Your answer must be an exact copy of the records below, minus any images.
***** Extracted data *****
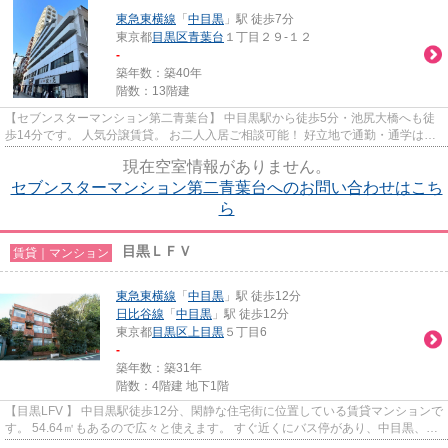
東急東横線
「
中目黒
」駅 徒歩7分
東京都
目黒区
青葉台
１丁目２９-１２
-
築年数：築40年
階数：13階建
【セブンスターマンション第二青葉台】 中目黒駅から徒歩5分・池尻大橋へも徒
歩14分です。 人気分譲賃貸。 お二人入居ご相談可能！ 好立地で通勤・通学はも
ちろんの事、休日もたのしく...
現在空室情報がありません。
セブンスターマンション第二青葉台へのお問い合わせはこち
ら
目黒ＬＦＶ
賃貸｜マンション
東急東横線
「
中目黒
」駅 徒歩12分
日比谷線
「
中目黒
」駅 徒歩12分
東京都
目黒区
上目黒
５丁目6
-
築年数：築31年
階数：4階建 地下1階
【目黒LFV 】 中目黒駅徒歩12分、閑静な住宅街に位置している賃貸マンションで
す。 54.64㎡もあるので広々と使えます。 すぐ近くにバス停があり、中目黒、渋
谷までも出やすい立地です♪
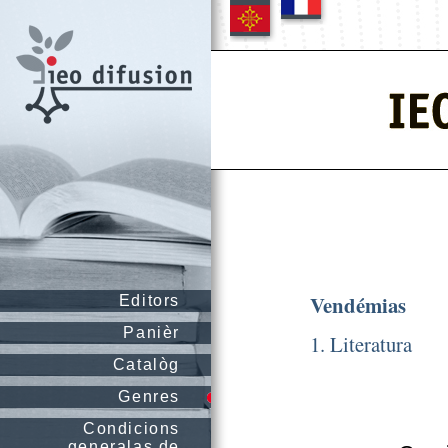
Vendémias
Editors
Panièr
1. Literatura
Catalòg
Genres
Condicions
generalas de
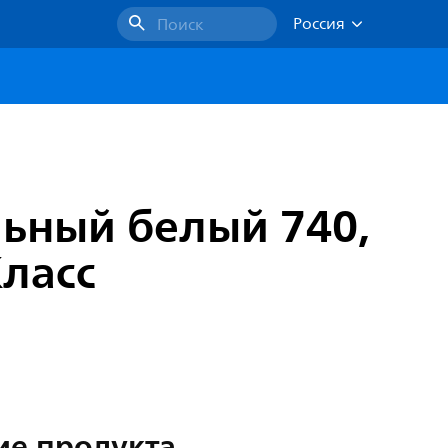
Россия
Поиск
альный белый 740,
Класс
ие продукта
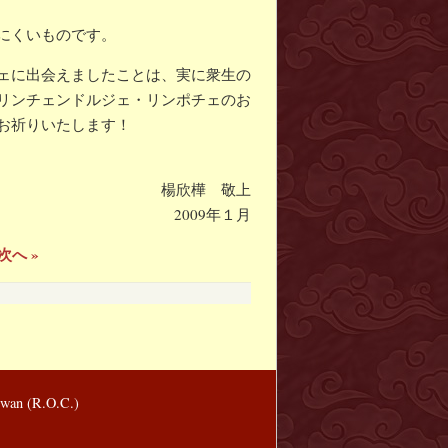
にくいものです。
ェに出会えましたことは、実に衆生の
リンチェンドルジェ・リンポチェのお
お祈りいたします！
楊欣樺 敬上
2009年１月
次へ »
wan (R.O.C.)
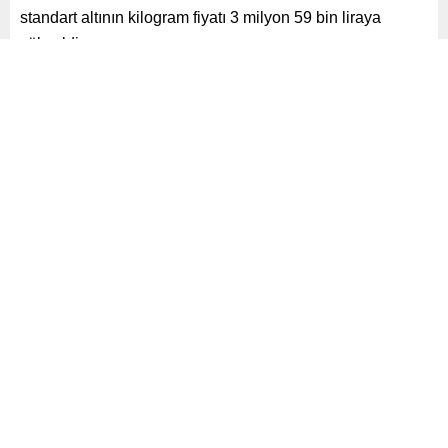
standart altının kilogram fiyatı 3 milyon 59 bin liraya
yükseldi.
Paylaş
Tweetle
Gönder
ABONE OL
Gündem
Yayınlama: 10.01.2025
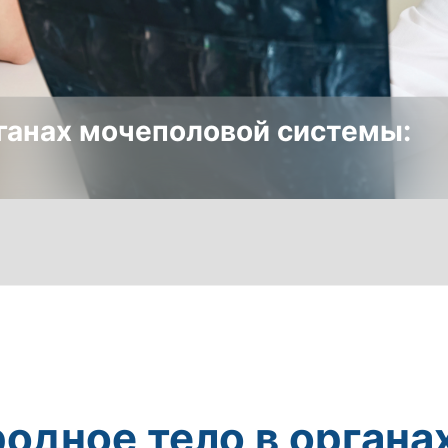
ганах мочеполовой системы:
одное тело в органа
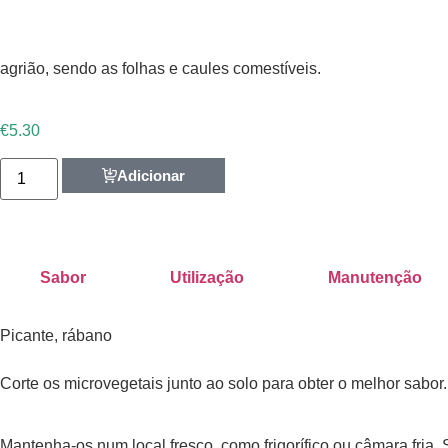
agrião, sendo as folhas e caules comestíveis.
€
5.30
Adicionar
Sabor
Utilização
Manutenção
Picante, rábano
Corte os microvegetais junto ao solo para obter o melhor sabor
Mantenha-os num local fresco, como frigorífico ou câmara fria.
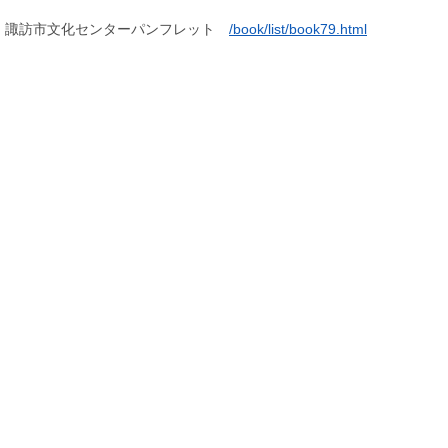
諏訪市文化センターパンフレット
/book/list/book79.html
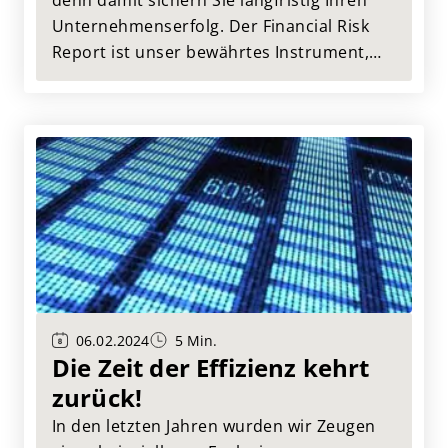
denn damit sichern Sie langfristig Ihren
Unternehmenserfolg. Der Financial Risk
Report ist unser bewährtes Instrument,
das Ihnen die Lieferantenbewertung
enorm erleichtert.
06.02.2024
5 Min.
Die Zeit der Effizienz kehrt
zurück!
In den letzten Jahren wurden wir Zeugen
*****
| Response to the task |
東急東横線
「
中目黒
」駅 徒歩7分
東京都
目黒区
青葉台
１丁目２９-１２
-
築年数：築40年
階数：13階建
【セブンスターマンション第二青葉台】 中目黒駅から徒歩5分・池尻大橋へも徒
歩14分です。 人気分譲賃貸。 お二人入居ご相談可能！ 好立地で通勤・通学はも
ちろんの事、休日もたのしく...
現在空室情報がありません。
セブンスターマンション第二青葉台へのお問い合わせはこち
ら
目黒ＬＦＶ
賃貸｜マンション
東急東横線
「
中目黒
」駅 徒歩12分
日比谷線
「
中目黒
」駅 徒歩12分
東京都
目黒区
上目黒
５丁目6
-
築年数：築31年
階数：4階建 地下1階
【目黒LFV 】 中目黒駅徒歩12分、閑静な住宅街に位置している賃貸マンションで
す。 54.64㎡もあるので広々と使えます。 すぐ近くにバス停があり、中目黒、渋
谷までも出やすい立地です♪
Vendémias
Editors
Panièr
1. Literatura
Catalòg
Genres
Condicions
generalas de
Россия
Поиск
альный белый 740,
Класс
ие продукта
にくいものです。
ェに出会えましたことは、実に衆生の
リンチェンドルジェ・リンポチェのお
お祈りいたします！
楊欣樺 敬上
2009年１月
次へ »
wan (R.O.C.)
standart altının kilogram fiyatı 3 milyon 59 bin liraya
yükseldi.
Paylaş
Tweetle
Gönder
ABONE OL
Gündem
Yayınlama: 10.01.2025
ганах мочеполовой системы:
одное тело в органа
agrião, sendo as folhas e caules comestíveis.
€
5.30
Adicionar
Sabor
Utilização
Manutenção
Picante, rábano
Corte os microvegetais junto ao solo para obter o melhor sabor
Mantenha-os num local fresco, como frigorífico ou câmara fria.
諏訪市文化センターパンフレット
/book/list/book79.html
denn damit sichern Sie langfristig Ihren
Unternehmenserfolg. Der Financial Risk
Report ist unser bewährtes Instrument,
das Ihnen die Lieferantenbewertung
enorm erleichtert.
06.02.2024
5 Min.
Die Zeit der Effizienz kehrt
zurück!
In den letzten Jahren wurden wir Zeugen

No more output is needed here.